Re: [RFC PATCH] x86/kvm: Allow kvm_read_and_reset_apf_flags() to be instrumented

From: Sean Christopherson
Date: Thu Dec 30 2021 - 13:40:54 EST


On Fri, Nov 26, 2021, Lai Jiangshan wrote:
> From: Lai Jiangshan <laijs@xxxxxxxxxxxxxxxxx>
>
> Both VMX and SVM made mistakes of calling kvm_read_and_reset_apf_flags()
> in instrumentable code:
> vmx_vcpu_enter_exit()
> ASYNC PF induced VMEXIT
> save cr2
> leave noinstr section
> -- kernel #PF can happen here due to instrumentation
> handle_exception_nmi_irqoff
> kvm_read_and_reset_apf_flags()
>
> If kernel #PF happens before handle_exception_nmi_irqoff() after leaving
> noinstr section due to instrumentation, kernel #PF handler will consume
> the incorrect apf flags and panic.
>
> The problem might be fixed by moving kvm_read_and_reset_apf_flags()
> into vmx_vcpu_enter_exit() to consume apf flags earlier before leaving
> noinstr section like the way it handles CR2.
>
> But linux kernel only resigters ASYNC PF for userspace and guest, so

I'd omit the guest part. While technically true, it's not relevant to the change
as the instrumentation safety comes purely from the user_mode() check. Mentioning
the "guest" side of things gets confusing as the "host" may be an L1 kernel, in
which case it is also a guest and may have its own guests.

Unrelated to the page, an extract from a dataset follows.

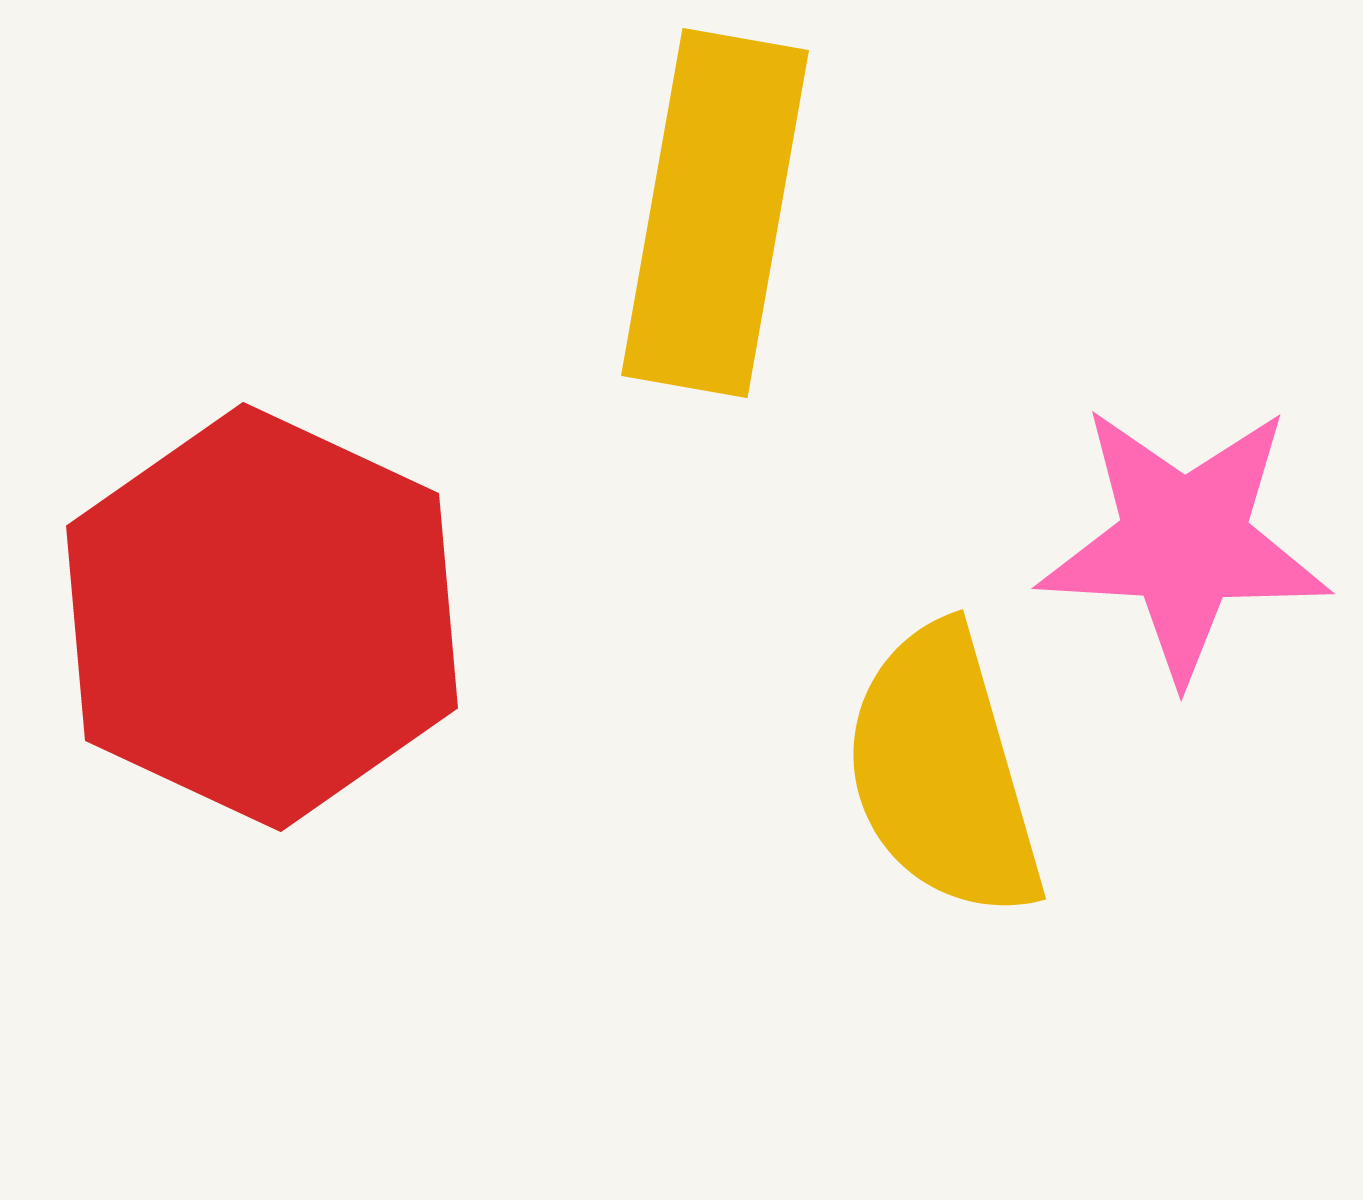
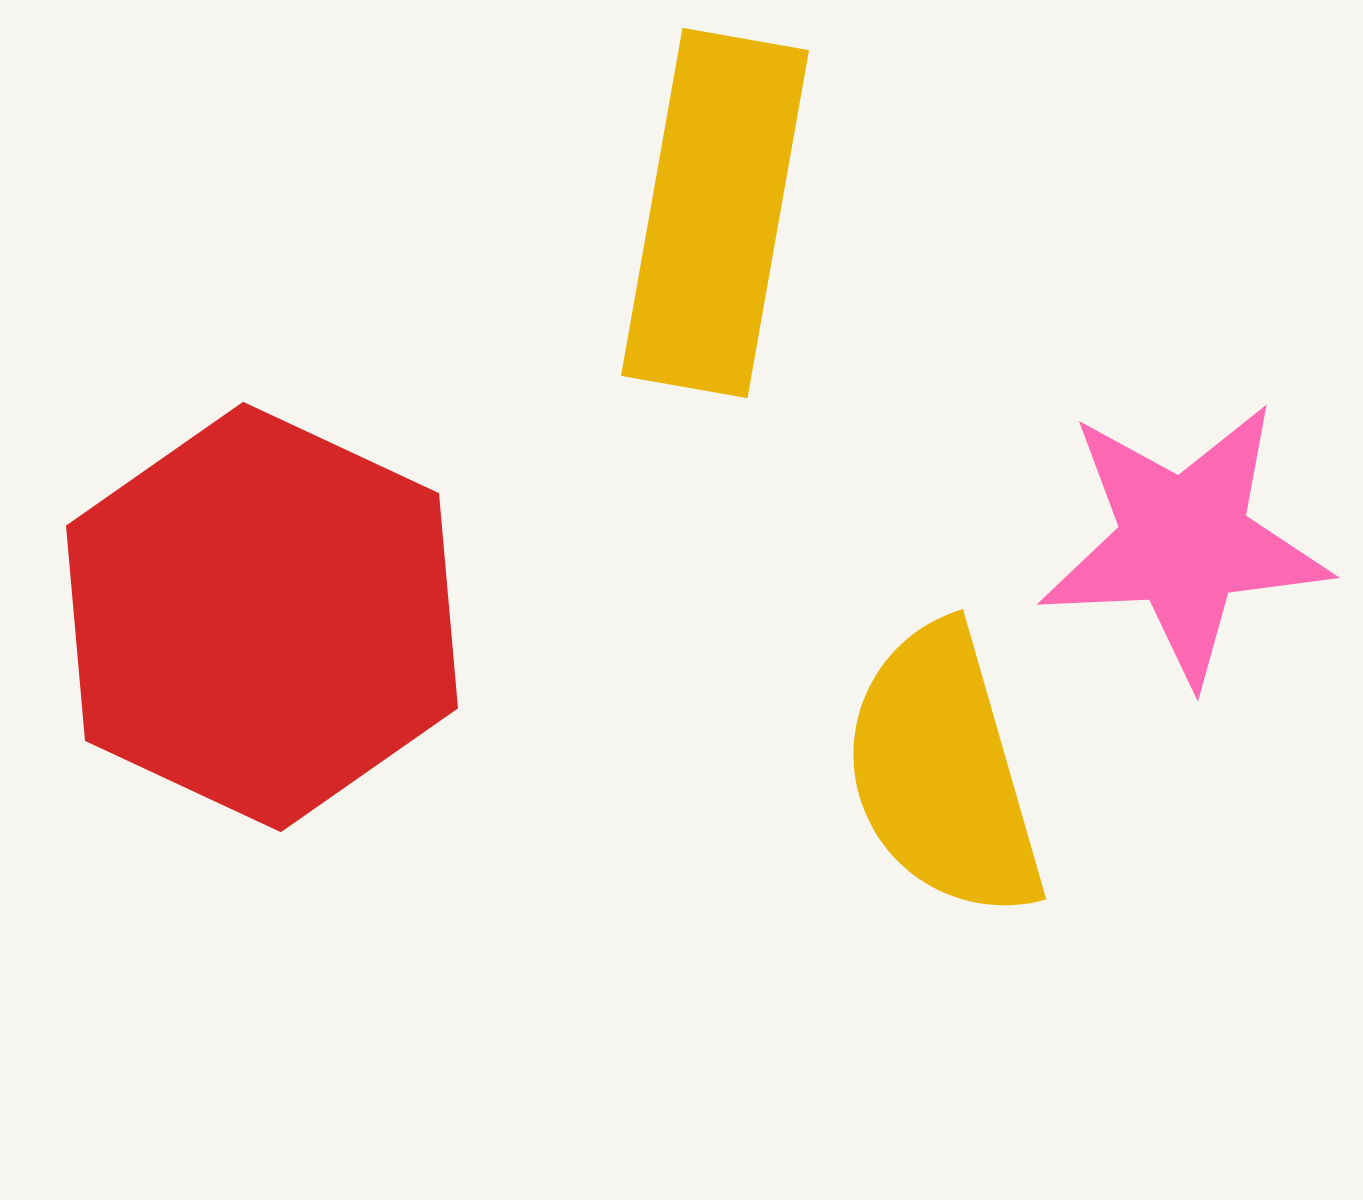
pink star: rotated 6 degrees counterclockwise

It'd also be helpful for future readers to call out that this is true only since
commit 3a7c8fafd1b4 ("x86/kvm: Restrict ASYNC_PF to user space"). Allowing async
#PF in kernel mode was presumably why this code was non-instrumentable in the
first place.

> ASYNC PF can't hit when it is in kernel, so apf flags can be changed to
> be consumed only when the #PF is from guest or userspace.

...

> @@ -1538,7 +1514,20 @@ DEFINE_IDTENTRY_RAW_ERRORCODE(exc_page_fault)
> state = irqentry_enter(regs);
>
> instrumentation_begin();
> - handle_page_fault(regs, error_code, address);
> +
> + /*
> + * KVM uses #PF vector to deliver 'page not present' events to guests
> + * (asynchronous page fault mechanism). The event happens when a
> + * userspace task is trying to access some valid (from guest's point of
> + * view) memory which is not currently mapped by the host (e.g. the
> + * memory is swapped out). Note, the corresponding "page ready" event
> + * which is injected when the memory becomes available, is delivered via
> + * an interrupt mechanism and not a #PF exception
> + * (see arch/x86/kernel/kvm.c: sysvec_kvm_asyncpf_interrupt()).
> + */
> + if (!user_mode(regs) || !kvm_handle_async_user_pf(regs, (u32)address))
> + handle_page_fault(regs, error_code, address);

To preserve the panic() if an async #PF is injected for !user_mode, any reason
not to do?

if (!kvm_handle_async_user_pf(regs, (u32)address))
handle_page_fault(regs, error_code, address);

Then __kvm_handle_async_user_pf() can keep its panic() on !user_mode(). And it
also saves a conditional when kvm_async_pf_enabled is not true.